Work task:
Go through the records and copy each line where the string "join" occurs.

Dataset entries:
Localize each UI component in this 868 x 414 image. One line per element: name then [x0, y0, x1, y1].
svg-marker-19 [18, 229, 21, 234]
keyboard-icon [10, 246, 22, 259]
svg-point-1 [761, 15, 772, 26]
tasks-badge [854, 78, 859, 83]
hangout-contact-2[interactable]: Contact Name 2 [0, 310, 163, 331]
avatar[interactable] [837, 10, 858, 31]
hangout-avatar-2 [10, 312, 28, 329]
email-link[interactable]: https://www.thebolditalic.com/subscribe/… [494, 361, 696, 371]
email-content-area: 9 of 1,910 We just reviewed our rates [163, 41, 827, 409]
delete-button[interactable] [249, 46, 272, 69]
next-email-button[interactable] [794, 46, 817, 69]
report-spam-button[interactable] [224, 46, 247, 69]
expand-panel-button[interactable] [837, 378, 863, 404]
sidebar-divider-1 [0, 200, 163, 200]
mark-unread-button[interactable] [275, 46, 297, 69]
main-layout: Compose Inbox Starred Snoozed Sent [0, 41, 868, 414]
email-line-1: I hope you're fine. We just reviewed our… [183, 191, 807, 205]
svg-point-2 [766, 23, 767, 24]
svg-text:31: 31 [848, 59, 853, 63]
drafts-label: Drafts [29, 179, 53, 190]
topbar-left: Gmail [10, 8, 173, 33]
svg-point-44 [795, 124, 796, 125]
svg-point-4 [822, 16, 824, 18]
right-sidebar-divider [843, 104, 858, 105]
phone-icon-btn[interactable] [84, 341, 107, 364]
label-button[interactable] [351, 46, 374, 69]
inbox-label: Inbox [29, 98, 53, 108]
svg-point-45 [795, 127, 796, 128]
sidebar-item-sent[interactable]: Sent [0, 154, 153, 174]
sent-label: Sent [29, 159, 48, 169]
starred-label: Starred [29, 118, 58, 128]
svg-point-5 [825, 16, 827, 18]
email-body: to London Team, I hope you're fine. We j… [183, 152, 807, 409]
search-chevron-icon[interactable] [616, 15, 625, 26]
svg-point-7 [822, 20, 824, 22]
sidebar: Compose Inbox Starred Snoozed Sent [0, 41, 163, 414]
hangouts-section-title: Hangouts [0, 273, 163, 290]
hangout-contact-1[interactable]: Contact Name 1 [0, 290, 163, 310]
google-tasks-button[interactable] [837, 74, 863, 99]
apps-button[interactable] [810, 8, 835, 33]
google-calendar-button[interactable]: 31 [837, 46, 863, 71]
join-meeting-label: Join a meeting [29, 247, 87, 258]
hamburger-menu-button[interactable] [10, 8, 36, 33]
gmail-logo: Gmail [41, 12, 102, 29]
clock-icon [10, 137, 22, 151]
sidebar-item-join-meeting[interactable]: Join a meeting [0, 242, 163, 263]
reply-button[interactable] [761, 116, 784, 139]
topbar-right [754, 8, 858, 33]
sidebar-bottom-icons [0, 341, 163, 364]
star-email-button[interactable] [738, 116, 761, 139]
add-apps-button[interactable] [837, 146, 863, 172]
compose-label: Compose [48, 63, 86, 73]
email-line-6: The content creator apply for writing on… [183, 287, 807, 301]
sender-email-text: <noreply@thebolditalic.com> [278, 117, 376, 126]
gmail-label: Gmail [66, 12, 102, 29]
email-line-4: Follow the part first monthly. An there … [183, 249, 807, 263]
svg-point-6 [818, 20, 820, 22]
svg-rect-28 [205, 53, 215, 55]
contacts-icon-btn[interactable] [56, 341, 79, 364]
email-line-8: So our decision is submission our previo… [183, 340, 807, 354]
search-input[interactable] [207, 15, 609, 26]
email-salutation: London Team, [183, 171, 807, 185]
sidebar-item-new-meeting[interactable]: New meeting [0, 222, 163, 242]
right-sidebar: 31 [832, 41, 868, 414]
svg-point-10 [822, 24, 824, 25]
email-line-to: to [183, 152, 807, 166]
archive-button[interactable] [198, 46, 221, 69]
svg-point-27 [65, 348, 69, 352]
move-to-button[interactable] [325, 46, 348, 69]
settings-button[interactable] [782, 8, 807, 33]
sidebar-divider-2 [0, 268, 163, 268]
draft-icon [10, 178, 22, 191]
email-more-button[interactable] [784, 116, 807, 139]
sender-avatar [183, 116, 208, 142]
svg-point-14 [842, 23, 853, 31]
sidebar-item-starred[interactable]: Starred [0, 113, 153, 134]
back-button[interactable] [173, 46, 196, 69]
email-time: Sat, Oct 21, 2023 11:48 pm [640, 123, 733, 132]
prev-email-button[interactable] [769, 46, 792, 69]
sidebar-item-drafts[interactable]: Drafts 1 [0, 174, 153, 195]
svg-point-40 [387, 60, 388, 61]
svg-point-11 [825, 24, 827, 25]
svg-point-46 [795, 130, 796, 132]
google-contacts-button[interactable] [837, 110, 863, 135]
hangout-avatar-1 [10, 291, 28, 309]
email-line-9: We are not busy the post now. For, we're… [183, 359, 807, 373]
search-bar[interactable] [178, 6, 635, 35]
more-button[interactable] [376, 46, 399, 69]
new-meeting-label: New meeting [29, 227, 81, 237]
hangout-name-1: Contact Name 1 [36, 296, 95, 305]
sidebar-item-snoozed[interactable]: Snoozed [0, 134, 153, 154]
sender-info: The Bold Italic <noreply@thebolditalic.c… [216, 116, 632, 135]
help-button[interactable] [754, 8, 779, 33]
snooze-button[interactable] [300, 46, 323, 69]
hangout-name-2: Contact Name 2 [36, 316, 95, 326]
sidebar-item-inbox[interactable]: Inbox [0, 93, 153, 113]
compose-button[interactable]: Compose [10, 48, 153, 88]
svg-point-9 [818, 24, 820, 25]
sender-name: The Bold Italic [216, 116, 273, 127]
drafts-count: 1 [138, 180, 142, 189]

Exercise response:
join-meeting-label: Join a meeting [29, 247, 87, 258]
sidebar-item-join-meeting[interactable]: Join a meeting [0, 242, 163, 263]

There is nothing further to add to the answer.